A Magredis ricordano fratel Isaia Vidale
Queste testimonianze, brevi e semplici, dimostrano che, dopo tanti anni, il ricordo di fratel Isaia è ancora vivo nel cuore di chi l’ha conosciuto.
Lacrime d’amore per la Cina
Ricordare fratel Vidale, ora che ho 85 anni, è come ritornare agli anni più belli della mia vita. Significa, soprattutto, ricordare una persona in cui vivere e respirare erano tutt’uno con il suo essere saveriano. Viveva l’ideale missionario con la semplicità di un bambino e con la dedizione totale di un martire.
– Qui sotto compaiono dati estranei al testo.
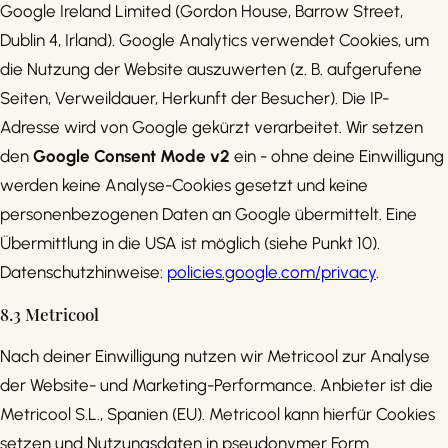
Google Ireland Limited (Gordon House, Barrow Street,
Dublin 4, Irland). Google Analytics verwendet Cookies, um
die Nutzung der Website auszuwerten (z. B. aufgerufene
Seiten, Verweildauer, Herkunft der Besucher). Die IP-
Adresse wird von Google gekürzt verarbeitet. Wir setzen
den
Google Consent Mode v2
ein - ohne deine Einwilligung
werden keine Analyse-Cookies gesetzt und keine
personenbezogenen Daten an Google übermittelt. Eine
Übermittlung in die USA ist möglich (siehe Punkt 10).
Datenschutzhinweise:
policies.google.com/privacy
.
8.3 Metricool
Nach deiner Einwilligung nutzen wir Metricool zur Analyse
der Website- und Marketing-Performance. Anbieter ist die
Metricool S.L., Spanien (EU). Metricool kann hierfür Cookies
setzen und Nutzungsdaten in pseudonymer Form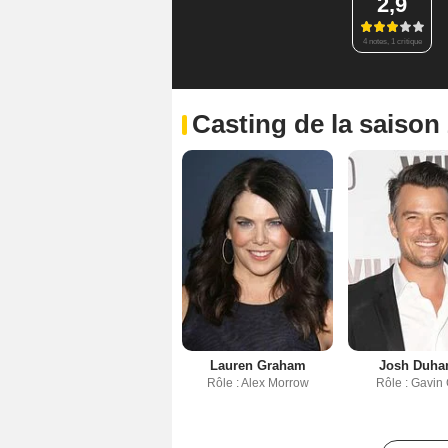
2,9
4 notes, 1 critique
Casting de la saison
Lauren Graham
Josh Duha
Rôle : Alex Morrow
Rôle : Gavin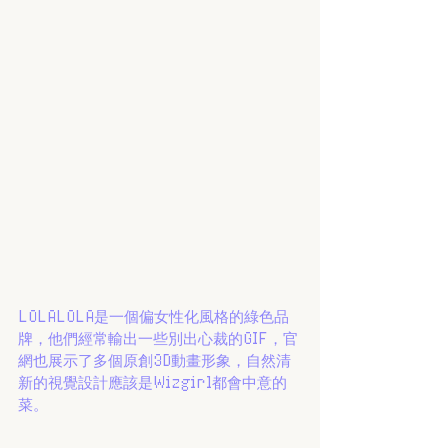
LOLALOLA是一個偏女性化風格的綠色品
牌，他們經常輸出一些別出心裁的GIF，官
網也展示了多個原創3D動畫形象，自然清
新的視覺設計應該是Wizgirl都會中意的
菜。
Un episodio. Una domenica sera era arrivato nella comunità di Magredis, che frequentava spesso e dove si sentiva accolto e amato, per proiettare un filmato sulla Cina. A un certo punto, davanti alla comunità che riempiva la chiesa, spiegando la situazione della missione in Cina, è scoppiato in un pianto a dirotto e irrefrenabile. Quelle lacrime erano più eloquenti di qualsiasi predica; erano la prova del suo appassionato amore per quella terra e quella missione. Così è rimasto nei miei pensieri e nel mio cuore, con questa sua trasparente luminosità di un innamorato del vangelo e della sua vocazione di missionario saveriano.
don Lionello Remor.
Il camioncino stracarico
Fratel Vidale era una persona semplice. Con lui l’intesa era immediata. Era felice e soddisfatto quando poteva caricare il vecchio camioncino più di quanto potesse. Veniva a prendere quello che gli preparavamo per gli animali domestici, nel cortile della canonica di Magredis. Curava gli animali con tanto impegno perchè servivano per nutrire i ragazzi dell’istituto dei missionari saveriani di Udine.
signora Vilma.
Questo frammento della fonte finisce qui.